• **Brief**:
Records follow. Pull out every line that contains "сопротивление".

• **Entries provided**:
* * * *

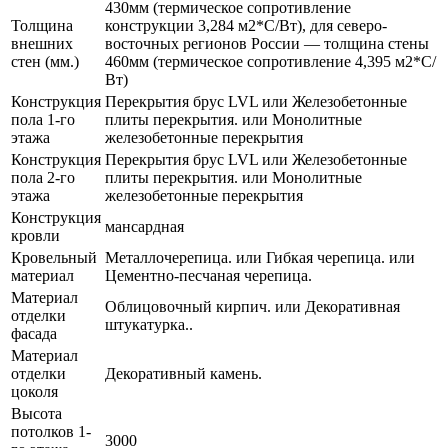
430мм (термическое сопротивление
Толщина
конструкции 3,284 м2*С/Вт), для северо-
внешних
восточных регионов России — толщина стены
стен (мм.)
460мм (термическое сопротивление 4,395 м2*С/
Вт)
Конструкция
Перекрытия брус LVL или Железобетонные
пола 1-го
плиты перекрытия. или Монолитные
этажа
железобетонные перекрытия
Конструкция
Перекрытия брус LVL или Железобетонные
пола 2-го
плиты перекрытия. или Монолитные
этажа
железобетонные перекрытия
Конструкция
мансардная
кровли
Кровельный
Металлочерепица. или Гибкая черепица. или
материал
Цементно-песчаная черепица.
Материал
Облицовочный кирпич. или Декоративная
отделки
штукатурка..
фасада
Материал
отделки
Декоративный камень.
цоколя
Высота
потолков 1-
3000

* * * *

• **Your solution**:
430мм (термическое сопротивление
460мм (термическое сопротивление 4,395 м2*С/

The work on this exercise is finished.